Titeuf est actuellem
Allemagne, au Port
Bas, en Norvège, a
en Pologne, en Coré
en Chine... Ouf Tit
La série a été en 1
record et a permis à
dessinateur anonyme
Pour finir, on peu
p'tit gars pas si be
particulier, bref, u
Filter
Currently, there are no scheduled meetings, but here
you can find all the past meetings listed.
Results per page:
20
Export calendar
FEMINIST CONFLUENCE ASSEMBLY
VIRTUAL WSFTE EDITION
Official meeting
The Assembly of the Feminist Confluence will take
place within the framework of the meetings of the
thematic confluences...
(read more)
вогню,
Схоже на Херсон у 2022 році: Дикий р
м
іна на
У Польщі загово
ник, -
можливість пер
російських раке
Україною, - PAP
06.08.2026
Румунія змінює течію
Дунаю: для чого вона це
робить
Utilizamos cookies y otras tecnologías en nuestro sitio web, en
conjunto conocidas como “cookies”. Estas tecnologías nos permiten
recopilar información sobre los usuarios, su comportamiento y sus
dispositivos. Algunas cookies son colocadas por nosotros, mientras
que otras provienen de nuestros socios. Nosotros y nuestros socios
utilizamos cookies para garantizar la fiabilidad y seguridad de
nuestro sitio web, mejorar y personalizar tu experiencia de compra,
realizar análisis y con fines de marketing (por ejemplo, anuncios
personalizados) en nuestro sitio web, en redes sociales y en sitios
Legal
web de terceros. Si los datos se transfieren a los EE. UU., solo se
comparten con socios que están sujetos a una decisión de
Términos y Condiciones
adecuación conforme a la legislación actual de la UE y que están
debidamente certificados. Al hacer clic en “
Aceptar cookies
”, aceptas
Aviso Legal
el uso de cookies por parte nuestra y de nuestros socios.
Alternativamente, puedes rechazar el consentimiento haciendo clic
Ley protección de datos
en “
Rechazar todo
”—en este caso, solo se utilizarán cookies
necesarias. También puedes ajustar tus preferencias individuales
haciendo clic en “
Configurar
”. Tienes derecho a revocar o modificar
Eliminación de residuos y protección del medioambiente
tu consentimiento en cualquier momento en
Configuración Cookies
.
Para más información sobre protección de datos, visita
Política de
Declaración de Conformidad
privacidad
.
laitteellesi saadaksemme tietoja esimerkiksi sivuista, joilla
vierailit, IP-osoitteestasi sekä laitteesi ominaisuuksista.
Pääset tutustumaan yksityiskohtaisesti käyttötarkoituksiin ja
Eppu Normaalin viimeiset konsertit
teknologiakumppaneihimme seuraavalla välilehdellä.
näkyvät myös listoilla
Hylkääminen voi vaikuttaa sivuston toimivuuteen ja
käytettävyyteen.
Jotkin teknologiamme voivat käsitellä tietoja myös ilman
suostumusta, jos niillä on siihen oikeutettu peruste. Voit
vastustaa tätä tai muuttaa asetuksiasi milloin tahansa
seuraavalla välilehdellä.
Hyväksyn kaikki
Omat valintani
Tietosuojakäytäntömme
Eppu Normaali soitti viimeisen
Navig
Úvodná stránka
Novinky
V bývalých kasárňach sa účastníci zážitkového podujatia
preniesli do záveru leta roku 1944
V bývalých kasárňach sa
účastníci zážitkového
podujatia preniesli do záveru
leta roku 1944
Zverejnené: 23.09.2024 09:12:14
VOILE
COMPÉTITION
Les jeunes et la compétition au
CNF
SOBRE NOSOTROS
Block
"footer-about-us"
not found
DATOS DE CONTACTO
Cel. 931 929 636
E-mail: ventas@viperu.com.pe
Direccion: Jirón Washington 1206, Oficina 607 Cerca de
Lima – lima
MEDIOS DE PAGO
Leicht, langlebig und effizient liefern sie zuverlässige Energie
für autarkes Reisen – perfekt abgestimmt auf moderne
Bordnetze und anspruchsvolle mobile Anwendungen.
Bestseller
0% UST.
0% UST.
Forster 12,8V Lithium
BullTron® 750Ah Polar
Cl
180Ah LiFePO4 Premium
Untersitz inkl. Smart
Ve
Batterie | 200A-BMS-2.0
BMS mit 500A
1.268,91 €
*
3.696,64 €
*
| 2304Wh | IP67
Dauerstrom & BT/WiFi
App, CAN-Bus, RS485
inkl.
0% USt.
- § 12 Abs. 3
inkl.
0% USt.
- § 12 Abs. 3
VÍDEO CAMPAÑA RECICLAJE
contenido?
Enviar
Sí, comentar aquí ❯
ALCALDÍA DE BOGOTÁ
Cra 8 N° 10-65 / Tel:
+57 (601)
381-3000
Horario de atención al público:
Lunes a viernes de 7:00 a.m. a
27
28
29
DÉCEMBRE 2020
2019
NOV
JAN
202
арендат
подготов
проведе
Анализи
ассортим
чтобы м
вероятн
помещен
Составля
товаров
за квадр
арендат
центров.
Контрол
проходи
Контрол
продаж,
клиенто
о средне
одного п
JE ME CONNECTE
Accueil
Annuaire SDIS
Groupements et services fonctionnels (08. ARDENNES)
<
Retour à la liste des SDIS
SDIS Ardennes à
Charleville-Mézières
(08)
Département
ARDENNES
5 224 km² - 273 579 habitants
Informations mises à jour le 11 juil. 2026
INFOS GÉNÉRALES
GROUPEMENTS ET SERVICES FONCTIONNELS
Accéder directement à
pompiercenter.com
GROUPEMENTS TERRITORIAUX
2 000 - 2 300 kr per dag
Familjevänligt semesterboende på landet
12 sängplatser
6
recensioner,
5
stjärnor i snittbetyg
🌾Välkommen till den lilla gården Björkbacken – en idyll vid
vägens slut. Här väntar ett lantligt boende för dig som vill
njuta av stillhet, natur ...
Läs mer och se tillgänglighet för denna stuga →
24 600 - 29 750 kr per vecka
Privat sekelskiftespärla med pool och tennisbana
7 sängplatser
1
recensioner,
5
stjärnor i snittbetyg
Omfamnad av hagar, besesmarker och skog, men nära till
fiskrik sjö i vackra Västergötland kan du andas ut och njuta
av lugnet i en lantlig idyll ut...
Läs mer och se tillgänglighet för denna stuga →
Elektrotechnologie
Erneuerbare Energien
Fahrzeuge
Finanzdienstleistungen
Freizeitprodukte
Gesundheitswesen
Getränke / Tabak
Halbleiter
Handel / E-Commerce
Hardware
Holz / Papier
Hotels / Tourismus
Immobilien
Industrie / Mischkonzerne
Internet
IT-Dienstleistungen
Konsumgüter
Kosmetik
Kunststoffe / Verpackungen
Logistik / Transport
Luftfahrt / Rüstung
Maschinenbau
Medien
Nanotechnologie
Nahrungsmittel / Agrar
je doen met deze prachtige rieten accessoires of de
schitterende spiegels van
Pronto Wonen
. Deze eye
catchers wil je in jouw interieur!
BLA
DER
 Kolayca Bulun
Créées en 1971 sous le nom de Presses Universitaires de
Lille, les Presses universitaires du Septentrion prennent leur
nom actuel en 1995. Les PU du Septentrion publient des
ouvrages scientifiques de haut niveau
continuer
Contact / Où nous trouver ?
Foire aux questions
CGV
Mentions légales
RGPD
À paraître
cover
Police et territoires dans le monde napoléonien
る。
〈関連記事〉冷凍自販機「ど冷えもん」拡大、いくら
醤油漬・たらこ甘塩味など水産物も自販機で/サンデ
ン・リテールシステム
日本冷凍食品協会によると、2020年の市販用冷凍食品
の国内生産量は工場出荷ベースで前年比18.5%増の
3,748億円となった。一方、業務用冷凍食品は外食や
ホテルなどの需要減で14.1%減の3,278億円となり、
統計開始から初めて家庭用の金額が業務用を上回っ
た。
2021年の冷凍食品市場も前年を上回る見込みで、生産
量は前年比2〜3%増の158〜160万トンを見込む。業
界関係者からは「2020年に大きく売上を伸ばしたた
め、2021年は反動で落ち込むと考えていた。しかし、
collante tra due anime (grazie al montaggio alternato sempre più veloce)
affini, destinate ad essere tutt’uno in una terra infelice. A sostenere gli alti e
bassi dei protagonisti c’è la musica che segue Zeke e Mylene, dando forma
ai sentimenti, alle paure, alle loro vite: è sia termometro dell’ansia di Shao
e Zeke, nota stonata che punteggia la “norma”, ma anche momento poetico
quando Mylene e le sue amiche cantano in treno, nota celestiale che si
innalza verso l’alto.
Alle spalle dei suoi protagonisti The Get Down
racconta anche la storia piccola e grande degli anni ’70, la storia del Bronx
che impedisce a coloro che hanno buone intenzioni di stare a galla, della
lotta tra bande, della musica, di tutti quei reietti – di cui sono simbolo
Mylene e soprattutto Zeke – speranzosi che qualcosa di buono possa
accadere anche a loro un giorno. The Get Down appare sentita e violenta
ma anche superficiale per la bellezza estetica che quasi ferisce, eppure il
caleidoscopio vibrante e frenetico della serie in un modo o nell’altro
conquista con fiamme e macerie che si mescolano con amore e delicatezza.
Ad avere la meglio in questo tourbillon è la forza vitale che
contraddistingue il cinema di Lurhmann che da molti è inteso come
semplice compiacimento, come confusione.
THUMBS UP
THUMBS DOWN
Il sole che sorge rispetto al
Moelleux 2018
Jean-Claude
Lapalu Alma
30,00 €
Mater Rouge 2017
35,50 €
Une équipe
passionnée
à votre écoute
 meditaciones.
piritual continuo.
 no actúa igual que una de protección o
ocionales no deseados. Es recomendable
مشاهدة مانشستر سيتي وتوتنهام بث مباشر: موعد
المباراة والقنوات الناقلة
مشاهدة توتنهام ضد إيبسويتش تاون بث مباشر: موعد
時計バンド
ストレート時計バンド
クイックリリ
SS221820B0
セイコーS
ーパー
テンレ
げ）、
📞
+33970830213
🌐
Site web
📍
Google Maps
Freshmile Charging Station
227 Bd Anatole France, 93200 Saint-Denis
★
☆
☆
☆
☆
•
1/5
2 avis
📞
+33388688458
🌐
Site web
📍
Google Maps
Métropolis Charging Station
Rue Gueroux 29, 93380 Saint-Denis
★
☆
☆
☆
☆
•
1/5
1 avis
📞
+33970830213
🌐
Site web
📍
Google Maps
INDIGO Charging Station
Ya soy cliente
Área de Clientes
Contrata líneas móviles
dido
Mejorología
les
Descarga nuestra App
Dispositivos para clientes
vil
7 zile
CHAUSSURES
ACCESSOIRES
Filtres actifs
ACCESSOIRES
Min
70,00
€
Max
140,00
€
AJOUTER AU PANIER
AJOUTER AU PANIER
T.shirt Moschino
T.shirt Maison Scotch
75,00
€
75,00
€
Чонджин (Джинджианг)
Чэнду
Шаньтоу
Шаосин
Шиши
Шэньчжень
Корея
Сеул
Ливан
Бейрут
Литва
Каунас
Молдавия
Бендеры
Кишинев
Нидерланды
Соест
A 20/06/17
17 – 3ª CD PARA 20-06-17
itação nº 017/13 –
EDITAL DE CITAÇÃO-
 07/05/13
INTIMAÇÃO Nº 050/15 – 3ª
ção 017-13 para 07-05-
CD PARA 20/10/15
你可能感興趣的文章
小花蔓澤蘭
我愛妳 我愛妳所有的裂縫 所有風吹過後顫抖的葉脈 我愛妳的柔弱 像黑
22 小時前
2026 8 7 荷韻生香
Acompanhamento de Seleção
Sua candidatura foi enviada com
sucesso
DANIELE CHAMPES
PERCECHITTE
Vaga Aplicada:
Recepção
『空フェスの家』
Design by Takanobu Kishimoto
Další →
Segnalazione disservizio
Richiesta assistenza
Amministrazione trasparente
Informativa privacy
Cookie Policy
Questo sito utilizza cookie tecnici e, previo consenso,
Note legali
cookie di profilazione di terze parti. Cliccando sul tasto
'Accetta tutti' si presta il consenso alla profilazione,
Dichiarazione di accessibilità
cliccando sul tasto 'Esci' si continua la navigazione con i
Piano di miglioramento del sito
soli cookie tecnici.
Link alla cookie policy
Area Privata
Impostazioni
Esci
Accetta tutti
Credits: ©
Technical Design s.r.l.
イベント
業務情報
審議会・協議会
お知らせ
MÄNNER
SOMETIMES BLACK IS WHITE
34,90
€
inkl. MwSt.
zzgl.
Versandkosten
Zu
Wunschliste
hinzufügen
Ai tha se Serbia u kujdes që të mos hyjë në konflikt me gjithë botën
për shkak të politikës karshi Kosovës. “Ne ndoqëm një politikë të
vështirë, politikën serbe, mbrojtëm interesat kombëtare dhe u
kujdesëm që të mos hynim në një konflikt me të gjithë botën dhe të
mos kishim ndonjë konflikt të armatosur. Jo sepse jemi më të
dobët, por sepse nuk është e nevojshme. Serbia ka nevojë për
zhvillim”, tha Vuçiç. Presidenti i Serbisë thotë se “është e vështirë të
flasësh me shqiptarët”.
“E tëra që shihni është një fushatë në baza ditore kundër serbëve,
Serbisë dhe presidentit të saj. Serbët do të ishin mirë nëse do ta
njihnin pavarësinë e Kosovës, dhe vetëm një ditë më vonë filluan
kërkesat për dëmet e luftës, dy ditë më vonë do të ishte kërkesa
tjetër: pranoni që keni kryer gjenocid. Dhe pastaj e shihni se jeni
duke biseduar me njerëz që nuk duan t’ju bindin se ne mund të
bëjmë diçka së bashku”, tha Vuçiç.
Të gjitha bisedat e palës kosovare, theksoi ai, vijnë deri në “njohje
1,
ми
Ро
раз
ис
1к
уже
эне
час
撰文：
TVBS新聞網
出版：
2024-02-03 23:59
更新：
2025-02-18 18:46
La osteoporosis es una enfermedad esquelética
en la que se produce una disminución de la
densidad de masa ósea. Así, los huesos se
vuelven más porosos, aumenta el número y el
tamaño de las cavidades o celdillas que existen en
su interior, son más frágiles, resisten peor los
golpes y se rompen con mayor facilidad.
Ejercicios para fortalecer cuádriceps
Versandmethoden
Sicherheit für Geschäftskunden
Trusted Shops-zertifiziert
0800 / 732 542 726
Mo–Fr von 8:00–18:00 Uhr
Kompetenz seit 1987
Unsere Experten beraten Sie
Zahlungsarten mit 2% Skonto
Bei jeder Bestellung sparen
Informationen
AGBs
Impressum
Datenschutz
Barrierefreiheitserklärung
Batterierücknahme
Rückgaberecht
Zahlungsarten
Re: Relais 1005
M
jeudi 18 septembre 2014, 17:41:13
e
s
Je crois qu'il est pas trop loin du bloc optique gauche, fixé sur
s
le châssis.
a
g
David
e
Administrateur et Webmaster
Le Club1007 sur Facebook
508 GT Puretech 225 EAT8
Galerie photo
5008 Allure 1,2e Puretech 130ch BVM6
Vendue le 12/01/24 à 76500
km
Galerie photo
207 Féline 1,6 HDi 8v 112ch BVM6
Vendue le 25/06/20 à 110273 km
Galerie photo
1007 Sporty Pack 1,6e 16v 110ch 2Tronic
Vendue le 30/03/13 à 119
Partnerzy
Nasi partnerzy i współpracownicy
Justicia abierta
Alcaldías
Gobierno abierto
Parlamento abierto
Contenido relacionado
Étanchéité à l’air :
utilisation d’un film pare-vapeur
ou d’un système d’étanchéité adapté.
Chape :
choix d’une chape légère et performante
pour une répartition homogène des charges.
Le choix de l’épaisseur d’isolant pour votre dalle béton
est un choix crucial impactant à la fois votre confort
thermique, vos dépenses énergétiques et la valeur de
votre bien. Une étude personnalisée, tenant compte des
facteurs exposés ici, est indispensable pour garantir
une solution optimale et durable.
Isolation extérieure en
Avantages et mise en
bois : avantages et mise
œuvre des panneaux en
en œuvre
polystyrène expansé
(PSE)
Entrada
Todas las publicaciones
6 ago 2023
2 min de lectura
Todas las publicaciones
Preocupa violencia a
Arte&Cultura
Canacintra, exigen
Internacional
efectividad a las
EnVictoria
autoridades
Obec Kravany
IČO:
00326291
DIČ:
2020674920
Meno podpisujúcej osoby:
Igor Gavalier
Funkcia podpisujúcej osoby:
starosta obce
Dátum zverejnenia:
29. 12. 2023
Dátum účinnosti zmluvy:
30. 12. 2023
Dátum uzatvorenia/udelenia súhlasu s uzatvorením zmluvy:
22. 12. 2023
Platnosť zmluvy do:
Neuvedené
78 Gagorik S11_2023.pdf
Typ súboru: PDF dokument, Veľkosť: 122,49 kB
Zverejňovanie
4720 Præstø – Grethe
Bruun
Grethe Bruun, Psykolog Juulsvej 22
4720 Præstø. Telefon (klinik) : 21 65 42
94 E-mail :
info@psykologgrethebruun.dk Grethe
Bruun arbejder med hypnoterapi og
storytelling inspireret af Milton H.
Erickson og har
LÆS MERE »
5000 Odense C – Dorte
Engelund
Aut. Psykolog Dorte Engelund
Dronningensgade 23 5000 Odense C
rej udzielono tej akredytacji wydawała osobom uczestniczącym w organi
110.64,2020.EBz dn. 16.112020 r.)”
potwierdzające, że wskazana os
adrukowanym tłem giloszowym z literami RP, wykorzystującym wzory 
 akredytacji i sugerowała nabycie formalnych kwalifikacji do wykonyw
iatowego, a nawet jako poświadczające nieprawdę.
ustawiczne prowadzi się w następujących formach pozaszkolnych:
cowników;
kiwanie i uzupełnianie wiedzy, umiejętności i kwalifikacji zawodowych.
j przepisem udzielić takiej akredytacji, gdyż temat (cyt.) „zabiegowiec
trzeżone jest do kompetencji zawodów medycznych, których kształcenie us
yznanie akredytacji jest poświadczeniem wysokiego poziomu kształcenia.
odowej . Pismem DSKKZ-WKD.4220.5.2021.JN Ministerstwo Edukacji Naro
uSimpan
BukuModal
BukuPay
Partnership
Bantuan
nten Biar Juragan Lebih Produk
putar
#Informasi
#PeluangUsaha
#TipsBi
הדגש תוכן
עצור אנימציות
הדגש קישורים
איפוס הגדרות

**ASSIGNMENT:**
Only the lines from the first line of the material above through the line that contains "VIRTUAL WSFTE EDITION" should be quoted, each one exactly.

**ANSWER FOR THE TASK:**
Titeuf est actuellem
Allemagne, au Port
Bas, en Norvège, a
en Pologne, en Coré
en Chine... Ouf Tit
La série a été en 1
record et a permis à
dessinateur anonyme
Pour finir, on peu
p'tit gars pas si be
particulier, bref, u
Filter
Currently, there are no scheduled meetings, but here
you can find all the past meetings listed.
Results per page:
20
Export calendar
FEMINIST CONFLUENCE ASSEMBLY
VIRTUAL WSFTE EDITION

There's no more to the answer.